Quando se trata da guerra entre Israel e o Hamas, há aqueles que veem a experiênc ia negra americana como conectada a todas as formas de opressão global, que consideram o crescente número de mortes na Faixa de Gaza inadmissível. Não é que eles acreditem que Trump teria uma melhor política para o Oriente Médio; é que eles estão magoados com o que veem como uma traição pela administração de Joe Biden e Kamala Harris.
Mas como os homens negros não apoiariam uma mulher negra? Ou, de forma mais perturbadora, mesmo com reservas sobre Kamala, como poderiam apoiar Trump? Logo ele que anos atrás teve que assinar um acordo com o Departamento de Justiça para que sua empresa não discriminasse possíveis inquilinos minoritários e que tem um histórico de declarações e ações racistas, desde sua promoção do movimento birtherismo [teoria da conspiração que questiona a nacionalidade de Obama] até seu banimento de muçulmanos.
Por muito tempo, o antirracismo e políticas de segurança social compassivas eram a cola que mantinha quase todos os eleitores negros juntos com os democratas, mas o patriarcado fala aos homens de uma maneira particular, e mais homens negros podem simplesmente estar se afastando nessa direção.
Para alguns homens negros, as palavras e ações de Trump podem não ser a barreira que um dia poderiam ter sido ou que liberais como eu pensam que deveriam ser.
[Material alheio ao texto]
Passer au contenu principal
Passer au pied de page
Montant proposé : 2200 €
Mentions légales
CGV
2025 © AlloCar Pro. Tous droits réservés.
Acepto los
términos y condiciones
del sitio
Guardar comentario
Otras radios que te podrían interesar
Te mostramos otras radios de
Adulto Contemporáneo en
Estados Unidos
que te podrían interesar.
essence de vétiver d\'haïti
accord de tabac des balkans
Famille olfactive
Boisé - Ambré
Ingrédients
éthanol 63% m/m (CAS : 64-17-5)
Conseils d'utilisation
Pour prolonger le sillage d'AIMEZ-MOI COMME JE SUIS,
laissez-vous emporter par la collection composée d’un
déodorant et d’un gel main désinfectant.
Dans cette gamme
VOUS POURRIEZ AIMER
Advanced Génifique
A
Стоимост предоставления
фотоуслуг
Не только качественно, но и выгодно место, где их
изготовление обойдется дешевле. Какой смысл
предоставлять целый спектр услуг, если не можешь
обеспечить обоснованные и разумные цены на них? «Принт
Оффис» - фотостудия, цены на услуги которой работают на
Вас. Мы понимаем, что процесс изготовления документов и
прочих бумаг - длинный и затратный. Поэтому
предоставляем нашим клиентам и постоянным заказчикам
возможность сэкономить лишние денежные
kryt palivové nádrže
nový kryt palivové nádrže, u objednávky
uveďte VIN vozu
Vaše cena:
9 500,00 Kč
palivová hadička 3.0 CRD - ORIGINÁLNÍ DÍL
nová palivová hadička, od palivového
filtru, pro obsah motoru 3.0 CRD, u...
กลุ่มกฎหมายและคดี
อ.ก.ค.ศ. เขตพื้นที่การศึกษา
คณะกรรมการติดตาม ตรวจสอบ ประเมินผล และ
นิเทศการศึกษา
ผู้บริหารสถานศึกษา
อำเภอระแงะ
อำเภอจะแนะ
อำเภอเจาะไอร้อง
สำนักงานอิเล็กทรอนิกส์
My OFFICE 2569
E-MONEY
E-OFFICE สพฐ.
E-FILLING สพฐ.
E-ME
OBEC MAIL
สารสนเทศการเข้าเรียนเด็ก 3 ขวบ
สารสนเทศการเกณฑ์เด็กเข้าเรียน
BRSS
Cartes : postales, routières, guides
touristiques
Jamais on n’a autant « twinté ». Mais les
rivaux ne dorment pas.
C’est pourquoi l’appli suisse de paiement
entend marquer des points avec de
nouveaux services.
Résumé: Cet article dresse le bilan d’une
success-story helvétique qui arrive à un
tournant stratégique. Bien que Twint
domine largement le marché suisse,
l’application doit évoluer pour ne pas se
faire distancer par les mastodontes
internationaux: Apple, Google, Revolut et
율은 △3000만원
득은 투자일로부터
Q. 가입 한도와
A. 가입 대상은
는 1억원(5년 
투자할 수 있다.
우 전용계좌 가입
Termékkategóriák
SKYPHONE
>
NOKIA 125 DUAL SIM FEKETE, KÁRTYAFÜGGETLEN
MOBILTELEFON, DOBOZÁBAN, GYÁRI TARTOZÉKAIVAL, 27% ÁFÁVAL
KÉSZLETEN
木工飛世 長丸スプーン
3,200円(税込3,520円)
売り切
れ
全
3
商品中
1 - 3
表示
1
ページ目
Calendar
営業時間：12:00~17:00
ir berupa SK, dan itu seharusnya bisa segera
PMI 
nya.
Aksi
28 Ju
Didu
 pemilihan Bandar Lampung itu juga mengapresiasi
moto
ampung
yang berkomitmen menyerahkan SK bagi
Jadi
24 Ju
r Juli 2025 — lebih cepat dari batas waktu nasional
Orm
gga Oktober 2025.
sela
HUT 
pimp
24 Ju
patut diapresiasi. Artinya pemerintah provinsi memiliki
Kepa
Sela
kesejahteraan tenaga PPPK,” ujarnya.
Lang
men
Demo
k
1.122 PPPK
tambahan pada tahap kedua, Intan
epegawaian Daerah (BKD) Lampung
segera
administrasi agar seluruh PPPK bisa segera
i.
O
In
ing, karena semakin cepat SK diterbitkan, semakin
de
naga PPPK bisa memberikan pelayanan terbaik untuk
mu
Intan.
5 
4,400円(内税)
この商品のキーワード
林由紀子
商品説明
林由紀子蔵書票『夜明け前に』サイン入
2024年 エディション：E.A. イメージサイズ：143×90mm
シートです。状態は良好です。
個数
A desilusão com o processo político afasta homens negros jovens da participação cívica, resultando em autossilenciamento e potencial autodestruição. A abstenção é vista como resistência a um sistema ilusório, mas a frustração com a política é uma questão histórica para a população negra.
Como James Baldwin escreveu em seu ensaio “Jornada a Atlanta”: “Essa indiferença fatalista é algo que enlouquece o otimista liberal americano.”
Isso também me enlouquece, mas há uma mudança entre uma parte dos homens negros que temo que ninguém tenha sido capaz de deter.
Há um sentimento de que o liberalismo em geral, e o Partido Democrata em particular, se afastou do partidos dos capacetes de segurança para o partido dos espaços seguros, que foi feminizado, e que a bravata de Trump e o sexismo desenfreado, por mais tóxicos que sejam, são pelo menos formas de masculinidade.